Have fun and if you have any questions let me know! Also if you have seen sumac before, check out some turnings from online, it looks incredible!

Reactions: EyeCandy! 3 | Way Cool 2 | +Karma 1


----------



## Tony (Oct 26, 2015)

Very nice gesture Clint! That is some pretty wood, I've never worked with Sumac before. I don't turn, but I want to see what this becomes. Tony

Reactions: Agree 1


----------



## Fsyxxx (Oct 26, 2015)

Someone's gotta get this thing going. 10$

Reactions: Thank You! 1


----------



## Tclem (Oct 26, 2015)

Fsyxxx said:


> Someone's gotta get this thing going. 10$


Not you $15


----------



## barry richardson (Oct 26, 2015)

$15


----------



## Kevin (Oct 26, 2015)



Reactions: Funny 1


----------



## ClintW (Oct 26, 2015)

@barry richardson I think your bid got sniped


----------



## Tclem (Oct 26, 2015)

barry richardson said:


> $15


$1 increments. Hello. Macfly

Reactions: Funny 4


----------



## El Guapo (Oct 26, 2015)

$25


----------



## El Guapo (Oct 26, 2015)

I had to resist the urge to bid $15.

Reactions: Like 1 | Funny 4


----------



## Tclem (Oct 26, 2015)

El Guapo said:


> I had to resist the urge to bid $15.


$25

Reactions: Funny 1


----------



## Fsyxxx (Oct 26, 2015)

Tclem said:


> $25


26$ just to outbid your illegal bid.

Reactions: Funny 2


----------



## barry richardson (Oct 26, 2015)

Tclem said:


> $1 increments. Hello. Macfly


that was in case you bailed out cause another appliance crapped out...

Reactions: Funny 8


----------



## barry richardson (Oct 26, 2015)

$30

Reactions: Like 1


----------



## El Guapo (Oct 26, 2015)

barry richardson said:


> that was in case you bailed out cause another appliance crapped out...



Now that is funny!!

Reactions: Agree 3


----------



## manbuckwal (Oct 27, 2015)



Reactions: Agree 1


----------



## Tclem (Oct 27, 2015)

barry richardson said:


> that was in case you bailed out cause another appliance crapped out...


Thanks for the backup I thought I was going to have to sell some ck if I had won it for that price  but I do have to get a windshield for my car I drive to work. Rock shattered it last week. Ever had one of those days or months or years

Reactions: Like 1


----------



## Tclem (Oct 27, 2015)

El Guapo said:


> Now that is funny!!


No it isn't Henry wannabe

Reactions: Funny 1


----------



## barry richardson (Oct 27, 2015)

Tclem said:


> Thanks for the backup I thought I was going to have to sell some ck if I had won it for that price  but I do have to get a windshield for my car I drive to work. Rock shattered it last week. Ever had one of those days or months or years


And don't forget, baby needs new shoes......
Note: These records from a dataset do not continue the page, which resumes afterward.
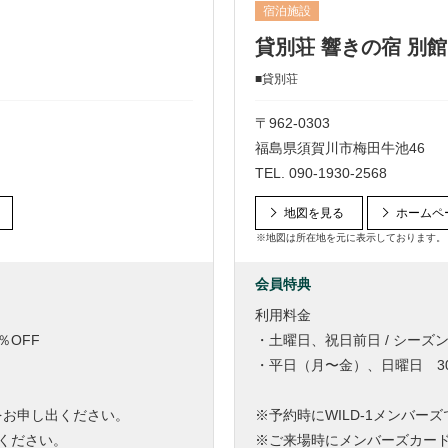
宿泊施設
貸別荘 響きの宿 別館
■貸別荘
〒962-0303
福島県須賀川市梅田牛池46
TEL.
090-1930-2568
地図を見る
ホームペ
※地図は所在地を元に表示しております。
会員特典
利用料金
％OFF
・土曜日、祝日前日 / シーズン
・平日（月〜金）、日曜日 30
旨をお申し出ください。
※予約時にWILD-1メンバー
ください。
※ご来場時にメンバーズカー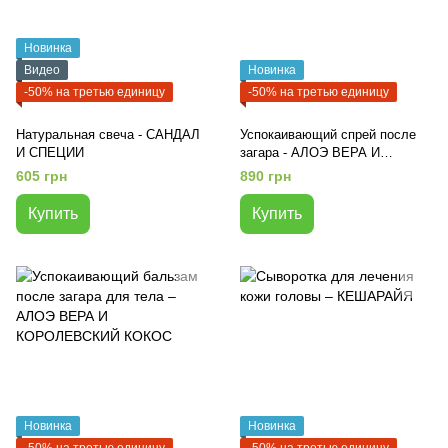
Новинка
Видео
Новинка
-50% на третью единицу
-50% на третью единицу
Натуральная свеча - САНДАЛ
Успокаивающий спрей после
И СПЕЦИИ
загара - АЛОЭ ВЕРА И
КОРОЛЕВСКИЙ КОКОС
605 грн
890 грн
Купить
Купить
Новинка
Новинка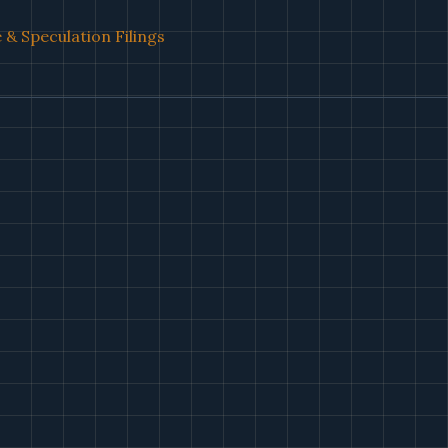
& Speculation Filings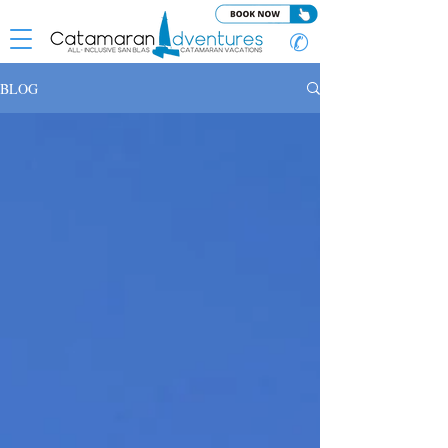
✆
BLOG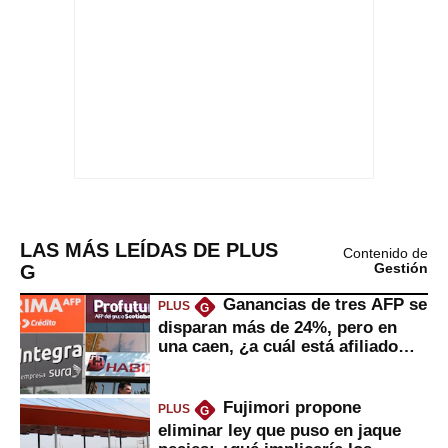
LAS MÁS LEÍDAS DE PLUS
Contenido de
G
Gestión
Ganancias de tres AFP se
PLUS
G
disparan más de 24%, pero en
una caen, ¿a cuál está afiliado
usted?
Fujimori propone
PLUS
G
eliminar ley que puso en jaque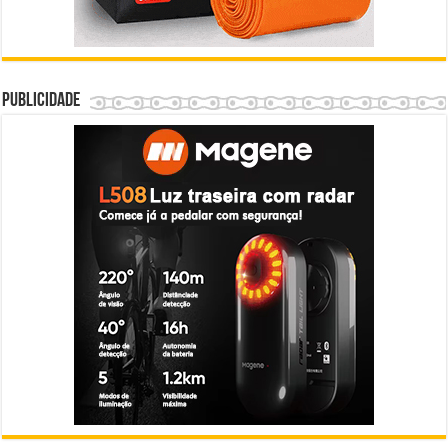
Publicidade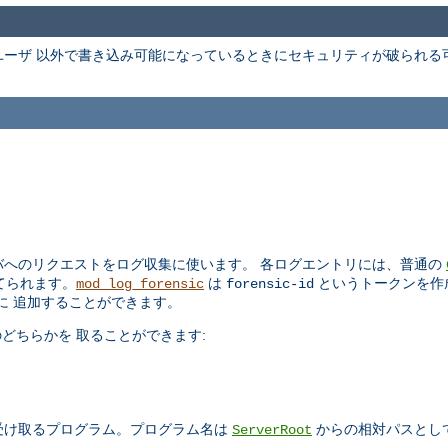
ーザ 以外で書き込み可能になっているときにセキュリティが破られる
 サーバへのリクエストをログ収集に使います。 各ログエントリには、普通の
当てられます。
は
というトークンを作
mod_log_forensic
forensic-id
ログに 追加することができます。
どちらかを 取ることができます:
 受け取るプログラム。プログラム名は
からの相対パスとし
ServerRoot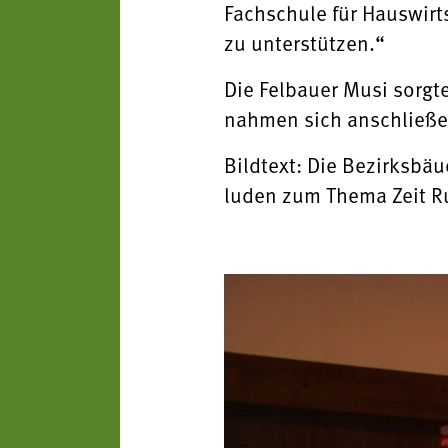
Fachschule für Hauswirts
zu unterstützen.“
Die Felbauer Musi sorgt
nahmen sich anschließe
Bildtext: Die Bezirksbä
luden zum Thema Zeit Ru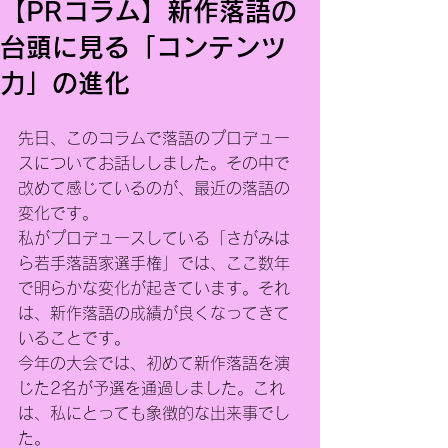
【PRコラム】新作落語の
台頭に見る「コンテンツ
力」の進化
先日、このコラムで落語のプロデュー
スについてお話ししました。その中で
改めて感じているのが、最近の落語の
変化です。
私がプロデュースしている「さがみは
ら若手落語家選手権」では、ここ数年
で明らかな変化が起きています。それ
は、新作落語の成績が良くなってきて
いることです。
今年の大会では、初めて新作落語を演
じた2名が予選を通過しました。これ
は、私にとっても象徴的な出来事でし
た。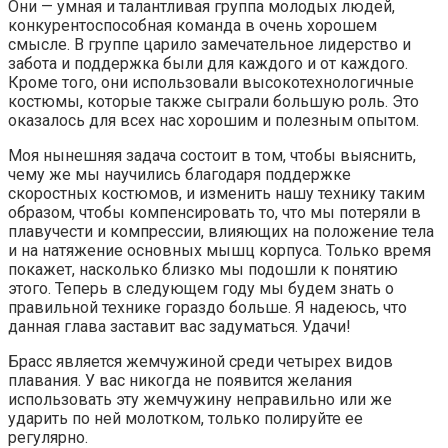
Они — умная и талантливая группа молодых людей,
конкурентоспособная команда в очень хорошем
смысле. В группе царило замечательное лидерство и
забота и поддержка были для каждого и от каждого.
Кроме того, они использовали высокотехнологичные
костюмы, которые также сыграли большую роль. Это
оказалось для всех нас хорошим и полезным опытом.
Моя нынешняя задача состоит в том, чтобы выяснить,
чему же мы научились благодаря поддержке
скоростных костюмов, и изменить нашу технику таким
образом, чтобы компенсировать то, что мы потеряли в
плавучести и компрессии, влияющих на положение тела
и на натяжение основных мышц корпуса. Только время
покажет, насколько близко мы подошли к понятию
этого. Теперь в следующем году мы будем знать о
правильной технике гораздо больше. Я надеюсь, что
данная глава заставит вас задуматься. Удачи!
Брасс является жемчужиной среди четырех видов
плавания. У вас никогда не появится желания
использовать эту жемчужину неправильно или же
ударить по ней молотком, только полируйте ее
регулярно.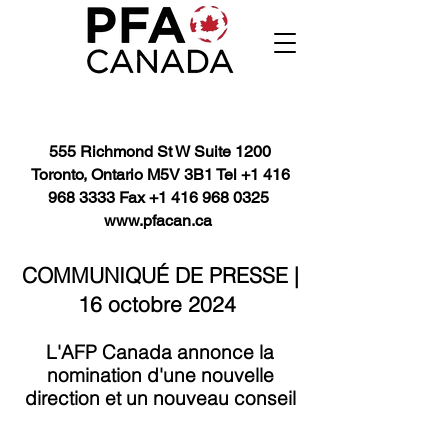
555 Richmond St W Suite 1200
Toronto, Ontario M5V 3B1 Tel
+1 416
968 3333
Fax
+1 416 968 0325
www.pfacan.ca
COMMUNIQUÉ DE PRESSE |
16 octobre 2024
L'AFP Canada annonce la
nomination d'une nouvelle
direction et un nouveau conseil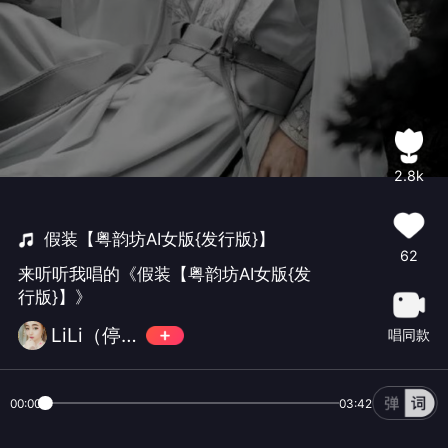
2.8k
假装【粤韵坊AI女版{发行版}】
62
来听听我唱的《假装【粤韵坊AI女版{发
行版}】》
LiLi（停更）
唱同款
00:00
03:42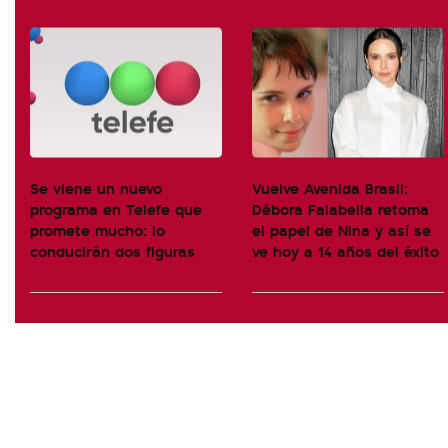
Se viene un nuevo
Vuelve Avenida Brasil:
programa en Telefe que
Débora Falabella retoma
promete mucho: lo
el papel de Nina y así se
conducirán dos figuras
ve hoy a 14 años del éxito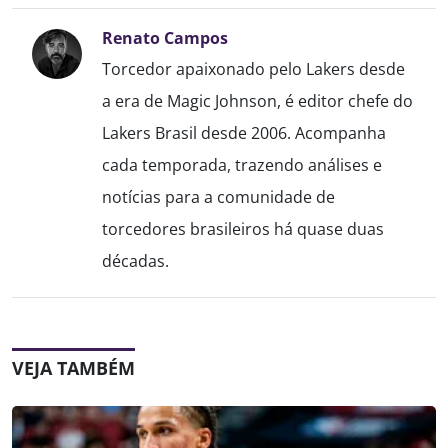
Renato Campos
Torcedor apaixonado pelo Lakers desde
a era de Magic Johnson, é editor chefe do
Lakers Brasil desde 2006. Acompanha
cada temporada, trazendo análises e
notícias para a comunidade de
torcedores brasileiros há quase duas
décadas.
VEJA TAMBÉM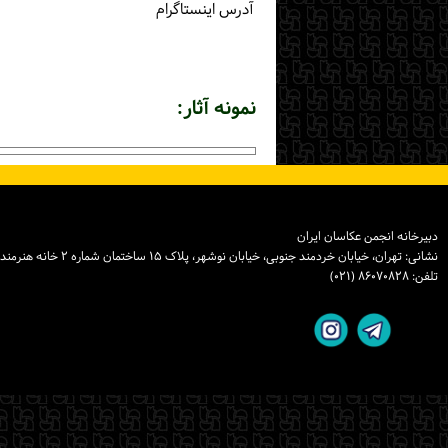
آدرس اینستاگرام
نمونه آثار:
دبیرخانه انجمن عکاسان ایران
نشانی: تهران، خیابان خردمند جنوبی، خیابان نوشهر، پلاک ۱۵ ساختمان شماره ۲ خانه هنرمندان ایران، واحد ۸
تلفن: ۸۶۰۷۰۸۲۸ (۰۲۱)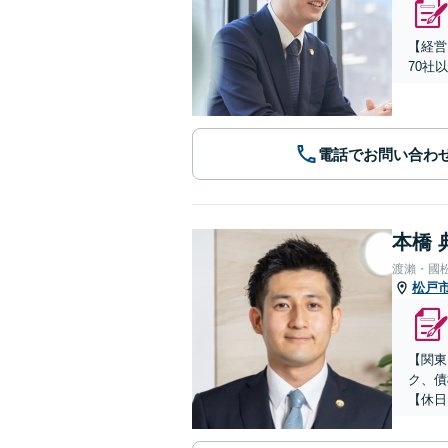
【経営
70社
電話でお問い合わ
本橋 
渡瀨・國
松戸
【関東
ク、債
【休日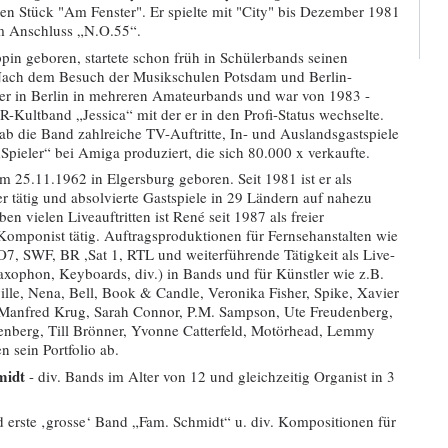
n Stück "Am Fenster". Er spielte mit "City" bis Dezember 1981
im Anschluss „N.O.55“.
in geboren, startete schon früh in Schülerbands seinen
ach dem Besuch der Musikschulen Potsdam und Berlin-
e er in Berlin in mehreren Amateurbands und war von 1983 -
-Kultband „Jessica“ mit der er in den Profi-Status wechselte.
ab die Band zahlreiche TV-Auftritte, In- und Auslandsgastspiele
Spieler“ bei Amiga produziert, die sich 80.000 x verkaufte.
 25.11.1962 in Elgersburg geboren. Seit 1981 ist er als
er tätig und absolvierte Gastspiele in 29 Ländern auf nahezu
en vielen Liveauftritten ist René seit 1987 als freier
omponist tätig. Auftragsproduktionen für Fernsehanstalten wie
 SWF, BR ,Sat 1, RTL und weiterführende Tätigkeit als Live-
xophon, Keyboards, div.) in Bands und für Künstler wie z.B.
ille, Nena, Bell, Book & Candle, Veronika Fisher, Spike, Xavier
Manfred Krug, Sarah Connor, P.M. Sampson, Ute Freudenberg,
nberg, Till Brönner, Yvonne Catterfeld, Motörhead, Lemmy
n sein Portfolio ab.
midt
- div. Bands im Alter von 12 und gleichzeitig Organist in 3
 erste ‚grosse‘ Band „Fam. Schmidt“ u. div. Kompositionen für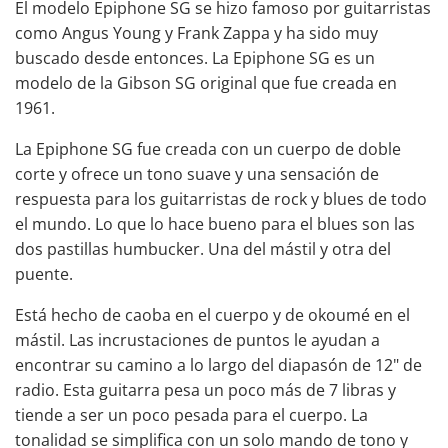
El modelo Epiphone SG se hizo famoso por guitarristas
como Angus Young y Frank Zappa y ha sido muy
buscado desde entonces. La Epiphone SG es un
modelo de la Gibson SG original que fue creada en
1961.
La Epiphone SG fue creada con un cuerpo de doble
corte y ofrece un tono suave y una sensación de
respuesta para los guitarristas de rock y blues de todo
el mundo. Lo que lo hace bueno para el blues son las
dos pastillas humbucker. Una del mástil y otra del
puente.
Está hecho de caoba en el cuerpo y de okoumé en el
mástil. Las incrustaciones de puntos le ayudan a
encontrar su camino a lo largo del diapasón de 12" de
radio. Esta guitarra pesa un poco más de 7 libras y
tiende a ser un poco pesada para el cuerpo. La
tonalidad se simplifica con un solo mando de tono y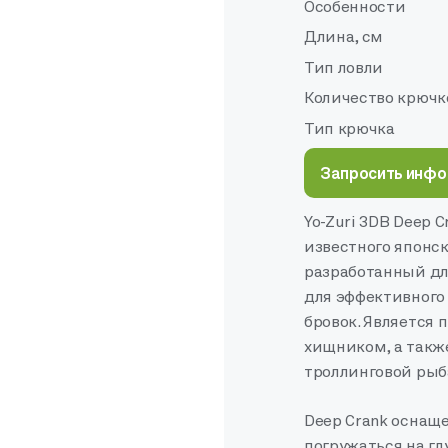
Особенности
Длина, см
Тип ловли
Количество крючк
Тип крючка
Запросить инф
Yo-Zuri 3DB Deep 
известного японс
разработанный дл
для эффективного о
бровок. Является
хищником, а такж
троллинговой рыб
Deep Crank оснащ
погружаться на гл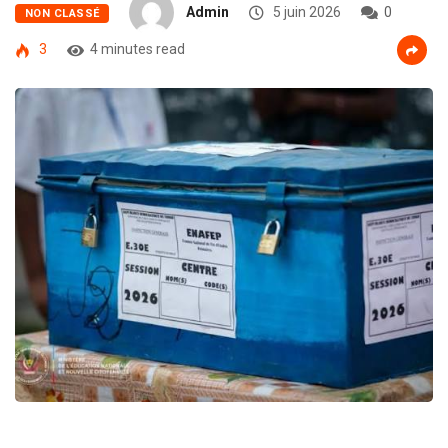
Admin
5 juin 2026
0
NON CLASSÉ
3
4 minutes read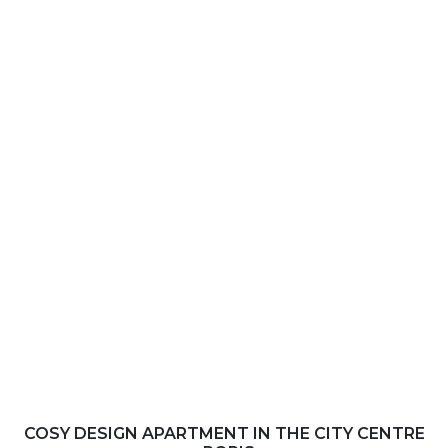
COSY DESIGN APARTMENT IN THE CITY CENTRE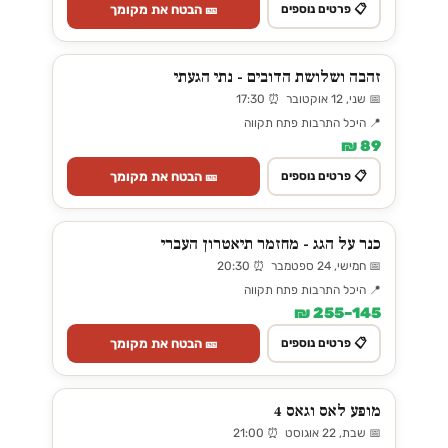
🎫 הבטח את מקומך
📋 פרטים נוספים
זהבה ושלושת הדובים - נתי הגעתי
📅 שני, 12 אוקטובר ⏰ 17:30
📍 היכל התרבות פתח תקווה
89 ₪
🎫 הבטח את מקומך
📋 פרטים נוספים
כנר על הגג - מחזמר תיאטרון העברי
📅 חמישי, 24 ספטמבר ⏰ 20:30
📍 היכל התרבות פתח תקווה
145–255 ₪
🎫 הבטח את מקומך
📋 פרטים נוספים
מופע לאס וגאס 4
📅 שבת, 22 אוגוסט ⏰ 21:00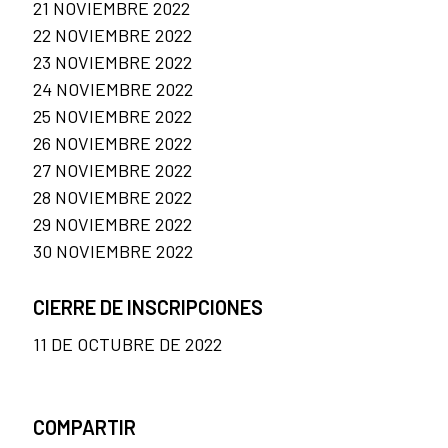
21 NOVIEMBRE 2022
22 NOVIEMBRE 2022
23 NOVIEMBRE 2022
24 NOVIEMBRE 2022
25 NOVIEMBRE 2022
26 NOVIEMBRE 2022
27 NOVIEMBRE 2022
28 NOVIEMBRE 2022
29 NOVIEMBRE 2022
30 NOVIEMBRE 2022
CIERRE DE INSCRIPCIONES
11 DE OCTUBRE DE 2022
COMPARTIR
Reactions: Agree 1 | Funny 1


----------



## El Guapo (Oct 27, 2015)

Tclem said:


> No it isn't Henry wannabe


I've been called worse!


----------



## Kevin (Oct 27, 2015)

El Guapo said:


> I've been called worse!



I can't really imagine anything worse . . . .

Reactions: Funny 3


----------



## ripjack13 (Oct 27, 2015)

Tclem said:


> No it isn't Henry wannabe


Here I am.....you called?


----------



## Tclem (Oct 27, 2015)

ripjack13 said:


> Here I am.....you called?


Yeah. Two of you clowns now

Reactions: Like 2


----------



## SENC (Oct 27, 2015)

Tclem said:


> Yeah. Two of you clowns now


We're multiplying!!!

Reactions: Like 1 | Agree 1


----------



## Kevin (Oct 27, 2015)

SENC said:


> We're multiplying!!!



Stop that you two! That's an abomination to god!!!!

Reactions: Like 1 | Funny 2


----------



## Fsyxxx (Oct 27, 2015)

Got to get this back on track..... 32$


----------



## ripjack13 (Oct 27, 2015)

$33.


----------



## Tclem (Oct 27, 2015)

@barry richardson can I take out a loan? My son needs diapers


----------



## barry richardson (Oct 27, 2015)

Tclem said:


> @barry richardson can I take out a loan? My son needs diapers


 Sorry Tony, gotta use some tough love here, don't want to be your enabler, wash and re-use...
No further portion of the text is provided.